En este momento han pasado siete días desde la fecundación, que ocurrió en el extremo de la trompa de Falopio, y el embrión ya ha llegado al útero, donde tiene lugar un reconocimiento recíproco que desembocará en la “implantación”, el anidamiento del embrión dentro del útero.

¿Es el embrión una parte del cuerpo de la madre? La respuesta nos la da la misma biología: el embrión manda unas señales biológicas a las que ella responde provocando un cambio en su sistema defensivo inmune. Y eso -que es exactamente lo que pretenden los médicos cuando administran medicación para evitar el rechazo de un órgano que han trasplantado- es lo que permite que el cuerpo de la madre tolere al de su hijo en su interior. Aunque en ocasiones la acción del embrión no es capaz de superar esa reacción defensiva, y el resultado es el rechazo de ese embrión, el aborto.

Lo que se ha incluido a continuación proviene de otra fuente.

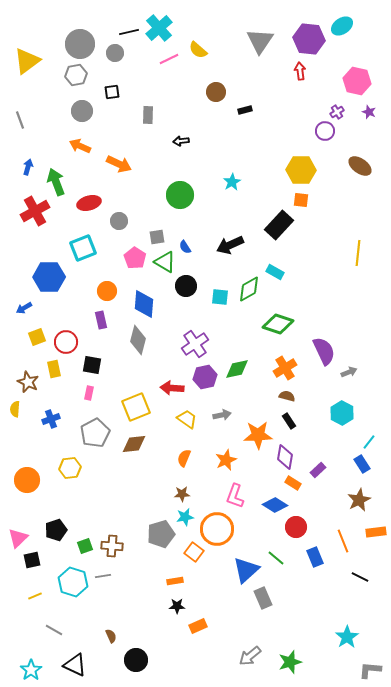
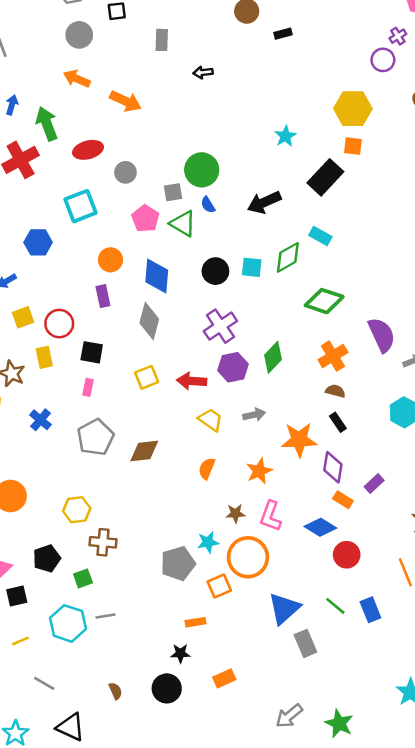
cyan star: (232, 182) -> (285, 136), moved
green circle: (180, 195) -> (202, 170), moved
blue hexagon: (49, 277) -> (38, 242), size x0.7
black circle: (186, 286) -> (215, 271), moved
green diamond: (237, 369) -> (273, 357), turned -35
yellow square: (136, 407) -> (147, 377), moved, size x0.7
blue cross: (51, 419) -> (41, 420), turned -30
yellow hexagon: (70, 468) -> (77, 510), moved
brown star: (182, 494) -> (235, 513), moved
brown cross: (112, 546) -> (103, 542), moved
orange square: (194, 552) -> (219, 586), turned 30
blue rectangle: (315, 557) -> (370, 610), moved
green line: (276, 558) -> (335, 606), moved
black star: (177, 606) -> (180, 653), moved
black circle: (136, 660) -> (167, 688), moved
green star: (290, 662) -> (339, 723), turned -30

El lector atento habrá observado que en este relato no ha aparecido el llamado “preembrión”. La razón es que se trata de un concepto sin contenido biológico, un término acuñado por razones “legales” (ya dije que el interés de todo esto va más allá de lo puramente biológico) que pretende dar a la fase preimplantatoria una individualidad propia que en realidad no existe: el embrión es siempre el mismo ser en una evolución constante y paulatina, cuyas etapas se suceden sin cambios bruscos, como ocurre en el tránsito del niño al anciano. Términos como “cigoto”, “mórula” o “blastocisto” no son más que designaciones de las distintas formas que va adoptando en sus distintas fases la vida humana, lo mismo que "embrión", "feto", "niño", "joven", "adulto" y "viejo".

Todos los pasos que hemos visto en el desarrollo del embrión están programados y regidos internamente por su propio ADN. No hay marcha atrás, no hay retorno. La mórula no volverá a ser cigoto, el feto no volverá a ser blastocisto. Y no hay retorno porque tiende a un final pre-establecido, establecido con antelación. El embrión humano está programado y destinado a ser un niño, y lo será si no se interfiere. Pero si se interfiere no se convertirá en embrión de otra especie: simplemente, morirá. Diversos autores han señalado la semejanza que el embrión humano presenta con el embrión de animales como el pollo o el cerdo, por ejemplo. Esa semejanza es aparente: el libro de ruta de cada uno de ellos es absolutamente distinto, como no tarda en ponerse en evidencia. Borges habla de cierta enciclopedia china en la que encontró una clasificación de los animales: “pertenecientes al emperador”, “embalsamados”, “amaestrados”,…; el último grupo era el de los animales “que de lejos parecen moscas”. Puede ser que, de lejos, parezcan moscas, pero sólo hay que acercarse para ver que la realidad es que no lo son. De igual manera, puede ser que, al principio, un embrión humano parezca un embrión de pollo. No nos dejemos engañar: sólo hay que esperar para ver que en realidad es un ser humano.